> **Required action**
The answer must consist of every line in the records that contains the word "centimeter".

Top of Recorded information

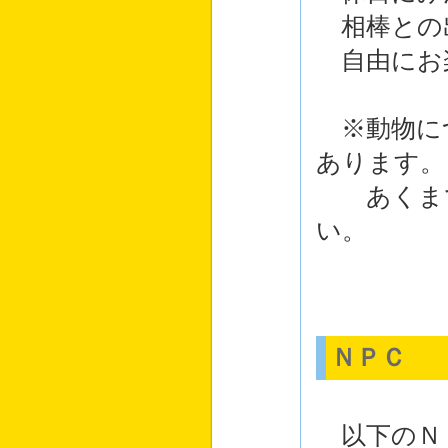
相棒との
自由にお
※動物に
あります。
あくまで
い。
ＮＰＣ
以下のＮ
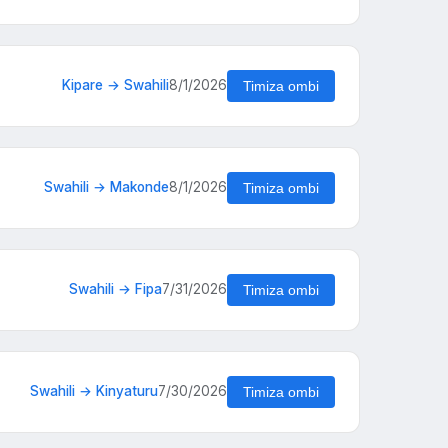
Kipare → Swahili
8/1/2026
Timiza ombi
Swahili → Makonde
8/1/2026
Timiza ombi
Swahili → Fipa
7/31/2026
Timiza ombi
Swahili → Kinyaturu
7/30/2026
Timiza ombi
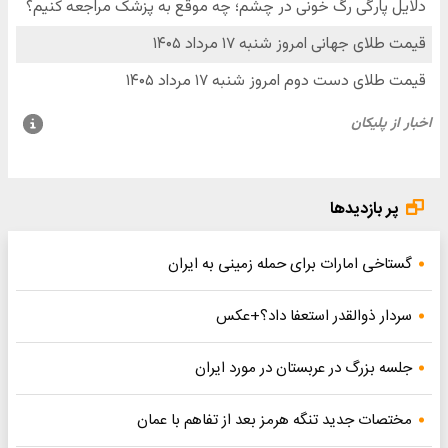
پر بازدیدها
گستاخی امارات برای حمله زمینی به ایران
سردار ذوالقدر استعفا داد؟+عکس
جلسه بزرگ در عربستان در مورد ایران
مختصات جدید تنگه هرمز بعد از تفاهم با عمان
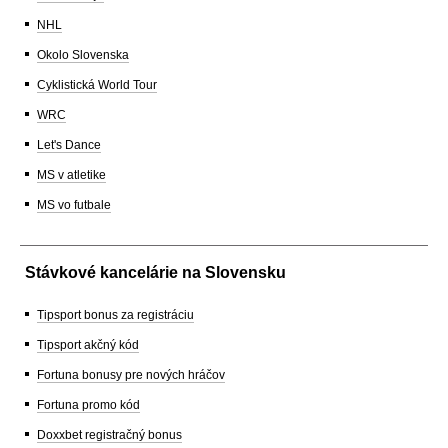
NHL
Okolo Slovenska
Cyklistická World Tour
WRC
Let's Dance
MS v atletike
MS vo futbale
Stávkové kancelárie na Slovensku
Tipsport bonus za registráciu
Tipsport akčný kód
Fortuna bonusy pre nových hráčov
Fortuna promo kód
Doxxbet registračný bonus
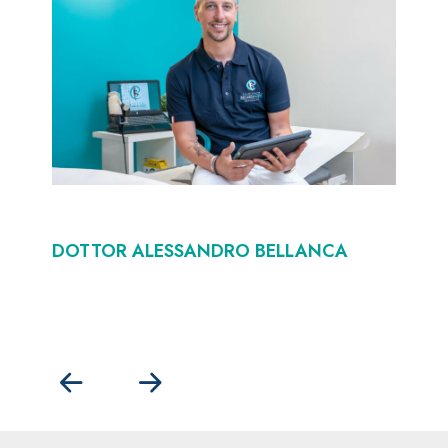
DOTTOR ALESSANDRO BELLANCA
D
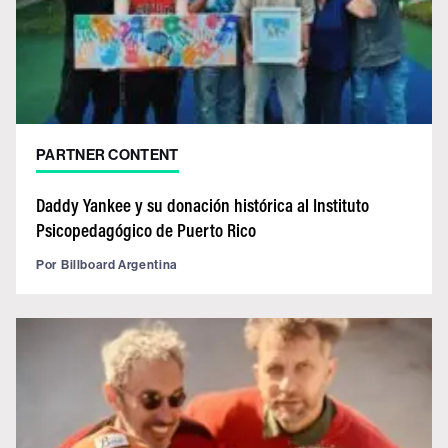
PARTNER CONTENT
Daddy Yankee y su donación histórica al Instituto
Psicopedagógico de Puerto Rico
Por
Billboard Argentina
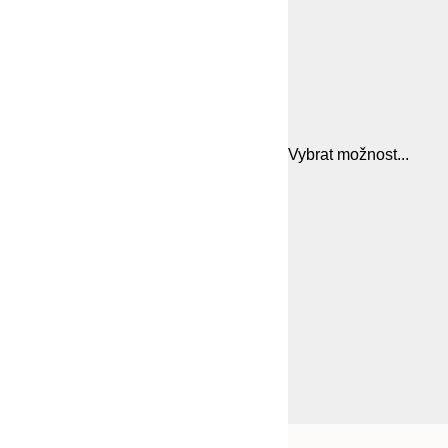
Vybrat možnost...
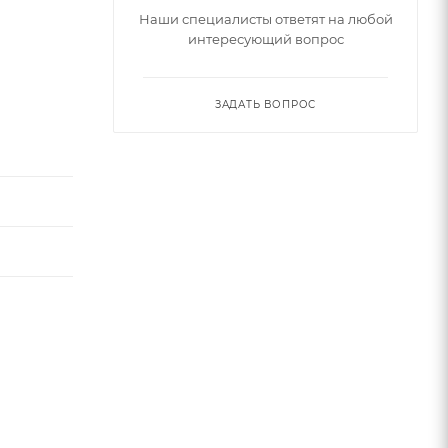
се три
Наши специалисты ответят на любой
интересующий вопрос
боновое
ке.
ЗАДАТЬ ВОПРОС
акие
ки
 -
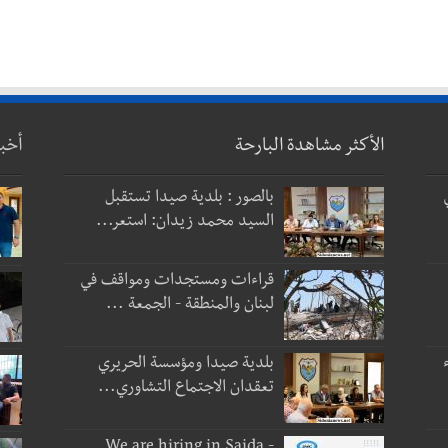
الأكثر مشاهدة البارحة
أخب
بالصور : بلدية صيدا تستقبل
السيد محمد زيدان: استعر...
قراءات ومستجدات ومواقف في
لبنان والمنطقة - الجمعة ...
بلدية صيدا ومؤسسة الحريري
تعقدان الاجتماع التشاوري...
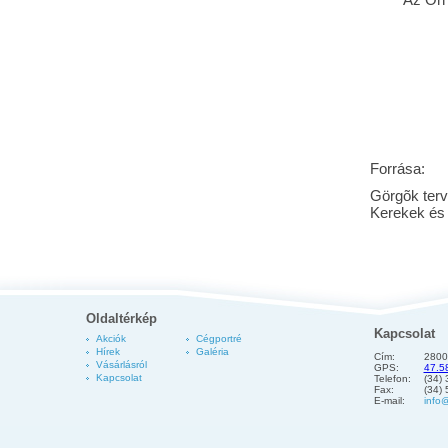
Forrása:
Görgõk terv
Kerekek és
Oldaltérkép
Kapcsolat
Akciók
Cégportré
Hírek
Galéria
Cím:
2800
Vásárlásról
GPS:
47.5
Kapcsolat
Telefon:
(34)
Fax:
(34)
E-mail:
info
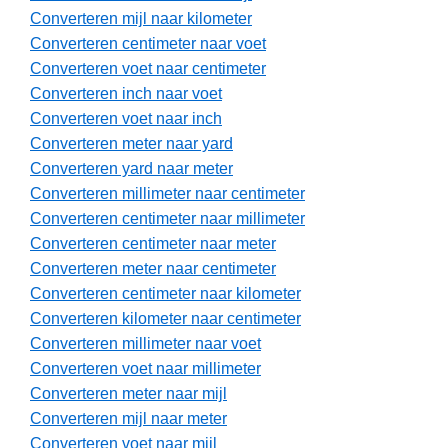
Converteren mijl naar kilometer
Converteren centimeter naar voet
Converteren voet naar centimeter
Converteren inch naar voet
Converteren voet naar inch
Converteren meter naar yard
Converteren yard naar meter
Converteren millimeter naar centimeter
Converteren centimeter naar millimeter
Converteren centimeter naar meter
Converteren meter naar centimeter
Converteren centimeter naar kilometer
Converteren kilometer naar centimeter
Converteren millimeter naar voet
Converteren voet naar millimeter
Converteren meter naar mijl
Converteren mijl naar meter
Converteren voet naar mijl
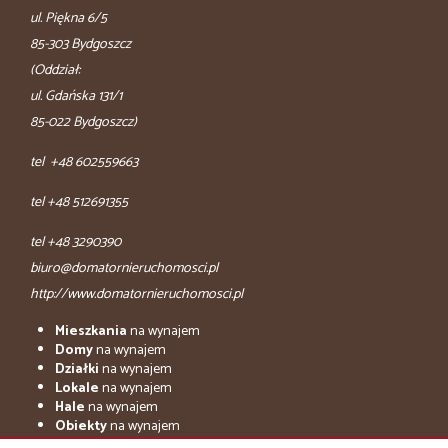
ul. Piękna 6/5
85-303 Bydgoszcz
(Oddział:
ul. Gdańska 131/1
85-022 Bydgoszcz)
tel +48 602559663
tel +48 512691355
tel +48 3290390
biuro@domatornieruchomosci.pl
http://www.domatornieruchomosci.pl
Mieszkania
na wynajem
Domy
na wynajem
Działki
na wynajem
Lokale
na wynajem
Hale
na wynajem
Obiekty
na wynajem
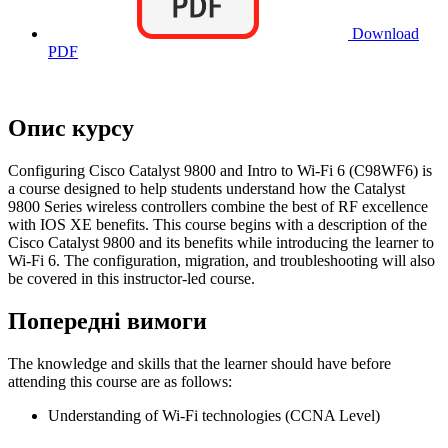
Download
PDF
Опис курсу
Configuring Cisco Catalyst 9800 and Intro to Wi-Fi 6 (C98WF6) is
a course designed to help students understand how the Catalyst
9800 Series wireless controllers combine the best of RF excellence
with IOS XE benefits. This course begins with a description of the
Cisco Catalyst 9800 and its benefits while introducing the learner to
Wi-Fi 6. The configuration, migration, and troubleshooting will also
be covered in this instructor-led course.
Попередні вимоги
The knowledge and skills that the learner should have before
attending this course are as follows:
Understanding of Wi-Fi technologies (CCNA Level)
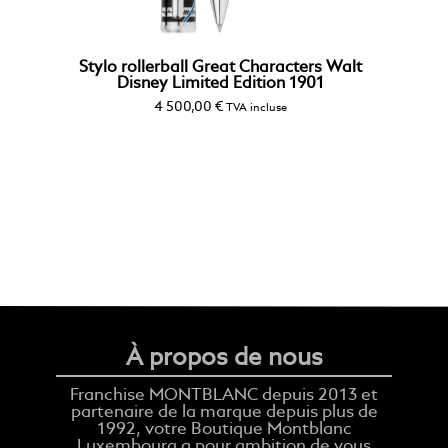
Stylo rollerball Great Characters Walt
Disney Limited Edition 1901
4 500,00
€
TVA incluse
À propos de nous
Franchise MONTBLANC depuis 2013 et
partenaire de la marque depuis plus de
1992, votre Boutique Montblanc
Luxembourg a pour ambition de vous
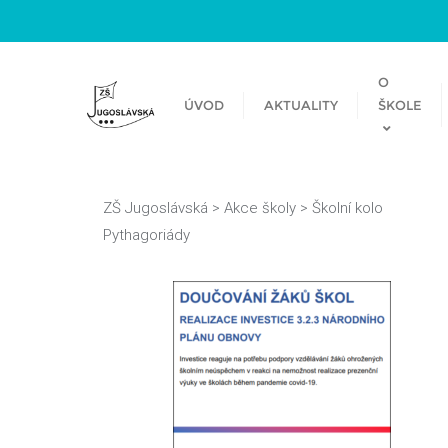
O
ÚVOD
AKTUALITY
ŠKOLE
ZŠ Jugoslávská
>
Akce školy
>
Školní kolo
Pythagoriády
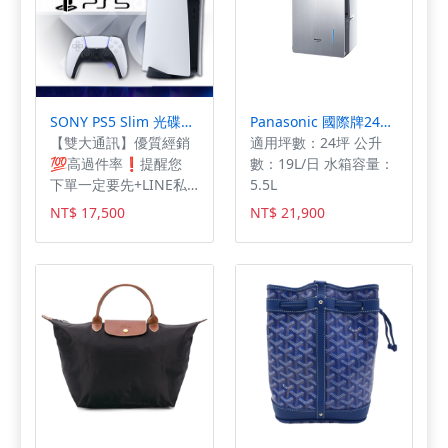
晚上看不到路了～ ・防
菌防臭防汙內襯及眼鏡
溝槽！安全帽又悶又熱
又潮濕的地方簡直是細
菌天堂，ECO-PURE材
SONY PS5 Slim 光碟版 輕薄型主機 - (CFI-2018A01)
Panasonic 國際牌24坪變頻高效型除濕機 F-YV38LX
質保持安全帽內襯清
【雙大通訊】優質經銷
適用坪數：24坪 公升
潔。 ・更輕盈且低重心
💯高過件率❗️提醒您
數：19L/日 水箱容量：
的帽體，提高安全性並
下單一定要先+LINE私
5.5L
使用重心來控制穿戴
訊 幫您安排快速審核及
感，讓您感受到比以往
NT$ 17,500
NT$ 21,900
回報審核進度 加LINE
更輕盈的感覺。 #台
私訊(一定要加@喔)：
灣納普司 #ARAI
@db3c 地址:高雄市新
#VZRAM #彩繪款
興區六合路91號 電
#Hayden #海登 #代理
話:07-2258981 眾多3C
貨 #公司貨 #VASZ #安
產品，若賣場找不到您
全帽 #3/4安全帽 ※圖
要型號或想客製需求，
片僅供參考且螢幕顯示
可先傳訊或來電詢問以
色差會略有不同，請依
便幫您開啟個案賣場，
實物為主。 ------------
謝謝！
-----------------------------
-----------------------------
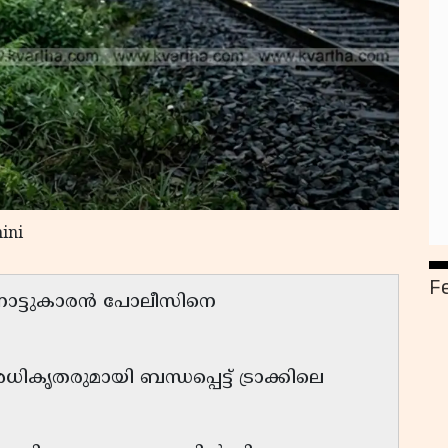
ini
F
ണ്ട നാട്ടുകാരൻ പോലീസിനെ
തരുമായി ബന്ധപ്പെട്ട് ട്രാക്കിലെ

Bottom of Recorded information

> **Task solution**
Converteren centimeter naar voet
Converteren voet naar centimeter
Converteren millimeter naar centimeter
Converteren centimeter naar millimeter
Converteren centimeter naar meter
Converteren meter naar centimeter
Converteren centimeter naar kilometer
Converteren kilometer naar centimeter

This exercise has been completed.